En France, malgré les nombreuses accusations qui pèsent contre lui, la justice a prononcé un non-lieu dans l’affaire de viol visant Luc Besson, l’ancien présentateur PPDA, accusé par une trentaine de femmes de viols n’a toujours pas été confronté par la justice. Récemment, la journaliste Sandra Muller a été reconnue coupable de diffamation après avoir publié les propos de l’ex-patron de la chaîne Equidia avec le hashtag #BalanceTonPorc.

Aux États-Unis, en 2018, Brett Kavanaugh a été élu juge de la Cour Suprême malgré la courageuse prise de parole du Dr. Christine Blasey qui l’a accusé de l’avoir agressée sexuellement lorsqu’ils étaient étudiants.

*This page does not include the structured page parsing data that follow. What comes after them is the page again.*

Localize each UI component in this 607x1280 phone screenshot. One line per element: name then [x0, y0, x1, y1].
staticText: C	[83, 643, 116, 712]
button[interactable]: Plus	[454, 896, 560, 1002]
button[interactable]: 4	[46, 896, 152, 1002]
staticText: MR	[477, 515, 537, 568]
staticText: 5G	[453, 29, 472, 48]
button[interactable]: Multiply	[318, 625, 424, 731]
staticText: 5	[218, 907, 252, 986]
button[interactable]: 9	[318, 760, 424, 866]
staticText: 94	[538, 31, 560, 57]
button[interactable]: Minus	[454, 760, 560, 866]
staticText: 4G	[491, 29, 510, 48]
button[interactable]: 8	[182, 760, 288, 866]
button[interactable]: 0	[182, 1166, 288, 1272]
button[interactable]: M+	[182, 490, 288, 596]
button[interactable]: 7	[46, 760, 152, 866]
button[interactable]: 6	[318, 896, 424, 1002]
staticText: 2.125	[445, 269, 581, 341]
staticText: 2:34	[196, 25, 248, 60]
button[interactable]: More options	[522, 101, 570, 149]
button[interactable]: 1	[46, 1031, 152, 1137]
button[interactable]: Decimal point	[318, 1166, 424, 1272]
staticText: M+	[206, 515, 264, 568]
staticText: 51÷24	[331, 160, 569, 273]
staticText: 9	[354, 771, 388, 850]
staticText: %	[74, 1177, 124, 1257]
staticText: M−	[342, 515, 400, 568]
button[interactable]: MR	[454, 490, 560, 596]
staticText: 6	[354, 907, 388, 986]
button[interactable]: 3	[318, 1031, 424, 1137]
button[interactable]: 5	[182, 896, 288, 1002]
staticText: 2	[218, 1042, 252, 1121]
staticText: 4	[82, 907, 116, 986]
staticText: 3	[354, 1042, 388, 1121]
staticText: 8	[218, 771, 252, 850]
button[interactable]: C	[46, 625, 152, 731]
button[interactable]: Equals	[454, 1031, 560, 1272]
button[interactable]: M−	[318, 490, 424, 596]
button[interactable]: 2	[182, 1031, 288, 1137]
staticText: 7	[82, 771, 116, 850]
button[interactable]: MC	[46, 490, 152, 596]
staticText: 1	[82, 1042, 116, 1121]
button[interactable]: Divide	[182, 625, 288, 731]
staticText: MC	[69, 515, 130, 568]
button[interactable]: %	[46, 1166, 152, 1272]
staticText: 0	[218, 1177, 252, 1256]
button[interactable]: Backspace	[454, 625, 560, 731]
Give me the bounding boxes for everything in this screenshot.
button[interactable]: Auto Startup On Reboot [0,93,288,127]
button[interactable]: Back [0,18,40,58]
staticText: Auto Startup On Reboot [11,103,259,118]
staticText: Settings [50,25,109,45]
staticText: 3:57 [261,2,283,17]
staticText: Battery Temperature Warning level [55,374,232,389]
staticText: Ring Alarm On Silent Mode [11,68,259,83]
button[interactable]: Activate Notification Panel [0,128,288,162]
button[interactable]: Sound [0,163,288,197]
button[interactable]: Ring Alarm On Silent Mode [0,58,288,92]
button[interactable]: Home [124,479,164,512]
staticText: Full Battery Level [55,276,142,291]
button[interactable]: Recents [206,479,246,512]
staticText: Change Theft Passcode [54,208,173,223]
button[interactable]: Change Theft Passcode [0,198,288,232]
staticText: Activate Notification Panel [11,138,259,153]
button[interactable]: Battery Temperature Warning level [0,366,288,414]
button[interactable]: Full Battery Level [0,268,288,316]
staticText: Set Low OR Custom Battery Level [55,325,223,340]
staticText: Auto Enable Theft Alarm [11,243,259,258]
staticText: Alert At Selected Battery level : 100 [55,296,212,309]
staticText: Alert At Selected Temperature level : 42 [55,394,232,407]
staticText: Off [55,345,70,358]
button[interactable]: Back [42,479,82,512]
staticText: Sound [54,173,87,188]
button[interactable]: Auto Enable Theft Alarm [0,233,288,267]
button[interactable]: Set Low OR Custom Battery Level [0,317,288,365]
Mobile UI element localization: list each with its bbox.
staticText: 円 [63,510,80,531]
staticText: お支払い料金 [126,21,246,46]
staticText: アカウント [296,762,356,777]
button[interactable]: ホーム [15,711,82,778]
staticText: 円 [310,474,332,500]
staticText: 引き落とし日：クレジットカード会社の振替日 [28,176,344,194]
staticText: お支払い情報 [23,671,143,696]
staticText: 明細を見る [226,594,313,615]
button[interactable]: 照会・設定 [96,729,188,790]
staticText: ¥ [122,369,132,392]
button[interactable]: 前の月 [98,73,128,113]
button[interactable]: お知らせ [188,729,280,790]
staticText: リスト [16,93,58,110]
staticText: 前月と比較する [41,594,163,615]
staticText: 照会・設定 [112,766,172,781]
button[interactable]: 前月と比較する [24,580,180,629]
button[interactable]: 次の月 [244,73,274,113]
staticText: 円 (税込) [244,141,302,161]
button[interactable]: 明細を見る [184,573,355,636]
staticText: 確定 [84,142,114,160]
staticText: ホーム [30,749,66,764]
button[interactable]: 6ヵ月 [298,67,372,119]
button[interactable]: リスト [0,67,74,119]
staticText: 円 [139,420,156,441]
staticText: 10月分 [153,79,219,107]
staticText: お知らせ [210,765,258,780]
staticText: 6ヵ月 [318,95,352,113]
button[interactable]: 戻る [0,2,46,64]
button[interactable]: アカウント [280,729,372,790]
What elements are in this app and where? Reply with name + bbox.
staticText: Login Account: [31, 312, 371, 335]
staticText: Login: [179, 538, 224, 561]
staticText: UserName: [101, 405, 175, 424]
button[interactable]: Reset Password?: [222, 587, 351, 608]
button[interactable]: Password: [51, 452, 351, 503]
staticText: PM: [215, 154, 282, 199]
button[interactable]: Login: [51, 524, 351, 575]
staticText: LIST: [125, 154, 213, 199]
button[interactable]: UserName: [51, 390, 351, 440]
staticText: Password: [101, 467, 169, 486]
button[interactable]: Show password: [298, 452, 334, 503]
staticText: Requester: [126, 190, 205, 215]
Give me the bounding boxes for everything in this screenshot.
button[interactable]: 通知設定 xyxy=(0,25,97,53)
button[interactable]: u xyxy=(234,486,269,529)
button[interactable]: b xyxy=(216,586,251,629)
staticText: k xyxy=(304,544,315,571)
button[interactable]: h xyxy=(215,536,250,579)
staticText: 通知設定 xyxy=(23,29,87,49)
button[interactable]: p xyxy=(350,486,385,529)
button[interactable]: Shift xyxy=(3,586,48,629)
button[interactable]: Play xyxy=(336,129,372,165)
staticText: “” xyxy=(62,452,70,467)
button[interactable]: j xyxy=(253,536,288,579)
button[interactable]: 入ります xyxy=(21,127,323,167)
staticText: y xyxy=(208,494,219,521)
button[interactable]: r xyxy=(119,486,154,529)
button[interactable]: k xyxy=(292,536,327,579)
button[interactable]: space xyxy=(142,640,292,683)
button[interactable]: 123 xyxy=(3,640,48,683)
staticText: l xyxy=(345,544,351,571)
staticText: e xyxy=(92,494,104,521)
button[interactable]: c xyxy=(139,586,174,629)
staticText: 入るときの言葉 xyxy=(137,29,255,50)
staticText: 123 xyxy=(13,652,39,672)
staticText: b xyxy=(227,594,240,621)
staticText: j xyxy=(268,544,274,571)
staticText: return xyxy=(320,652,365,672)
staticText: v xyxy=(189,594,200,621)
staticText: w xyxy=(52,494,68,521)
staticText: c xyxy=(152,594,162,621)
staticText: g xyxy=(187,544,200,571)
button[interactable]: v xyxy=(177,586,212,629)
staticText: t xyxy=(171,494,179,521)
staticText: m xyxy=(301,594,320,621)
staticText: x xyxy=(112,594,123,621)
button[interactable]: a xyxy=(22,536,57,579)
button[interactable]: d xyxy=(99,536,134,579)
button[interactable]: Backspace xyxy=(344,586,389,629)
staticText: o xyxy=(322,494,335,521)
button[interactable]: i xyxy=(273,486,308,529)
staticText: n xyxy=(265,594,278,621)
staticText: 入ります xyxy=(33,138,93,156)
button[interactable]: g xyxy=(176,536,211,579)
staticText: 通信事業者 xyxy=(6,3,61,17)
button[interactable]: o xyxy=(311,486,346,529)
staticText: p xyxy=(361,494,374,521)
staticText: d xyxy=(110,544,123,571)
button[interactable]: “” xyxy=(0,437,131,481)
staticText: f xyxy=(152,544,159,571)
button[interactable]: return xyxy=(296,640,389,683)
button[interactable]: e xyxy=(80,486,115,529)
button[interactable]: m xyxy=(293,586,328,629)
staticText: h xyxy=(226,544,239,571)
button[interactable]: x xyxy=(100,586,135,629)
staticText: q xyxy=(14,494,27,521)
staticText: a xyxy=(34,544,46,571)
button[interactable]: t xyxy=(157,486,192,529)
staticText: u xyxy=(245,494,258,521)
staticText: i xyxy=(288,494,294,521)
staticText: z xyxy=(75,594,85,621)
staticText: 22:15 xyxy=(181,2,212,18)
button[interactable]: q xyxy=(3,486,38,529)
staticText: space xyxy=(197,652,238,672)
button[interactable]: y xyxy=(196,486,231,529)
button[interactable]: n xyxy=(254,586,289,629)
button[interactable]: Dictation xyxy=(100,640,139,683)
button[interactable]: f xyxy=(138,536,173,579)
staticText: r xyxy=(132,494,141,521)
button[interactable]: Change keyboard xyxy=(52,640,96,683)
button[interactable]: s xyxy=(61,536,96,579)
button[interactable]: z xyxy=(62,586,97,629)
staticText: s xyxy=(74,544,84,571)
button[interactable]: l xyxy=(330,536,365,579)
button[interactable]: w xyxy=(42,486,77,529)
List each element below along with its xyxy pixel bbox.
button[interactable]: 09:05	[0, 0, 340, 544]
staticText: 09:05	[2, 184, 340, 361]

Encore méconnu, le concept de consentement, mais aussi, l’envie des victimes de prendre la parole, même longtemps après qu’elles aient été agressées, continuent de déclencher des polémiques sociétales. La parole des femmes continue à être mise en doute, faisant primer la peur de voir des hommes, qui seraient accusés à tort, perdre leur notoriété.

« J’aimerais que, quand une femme trouve la force surhumaine nécessaire pour dénoncer ce qu’elle vit dans une telle situation, on l’écoute. Mais qu’on l’écoute tout de suite, pas quand il est trop tard », déclarait au sujet des violences faites aux femmes l’actrice Penelope Cruz, très émue, lors du festival international du film de Saint-Sébastien, le 27 septembre 2019.

Dans le dernier chapitre de leur ouvrage, Jodi Kantor et Megan Twohey décrivent la réunion qu’elles ont organisée entre les femmes rencontrées lors de leur enquête. Elles rappellent alors que les victimes sont souvent isolées, même si certaines partagent parfois le même agresseur.

Ce qu’il faut, c’est que les gens continuent à s’exprimer et à ne pas avoir peur.

« Nous ne sommes pas les premières femmes qui se sont exprimées. Il n’y aura jamais de fin. Ce qu’il faut, c’est que les gens continuent à s’exprimer et à ne pas avoir peur », conclut Laura Madden l’une des nombreuses femmes à avoir témoigné contre Weinstein. Une lecture essentielle, dont on espère voir bientôt la version française.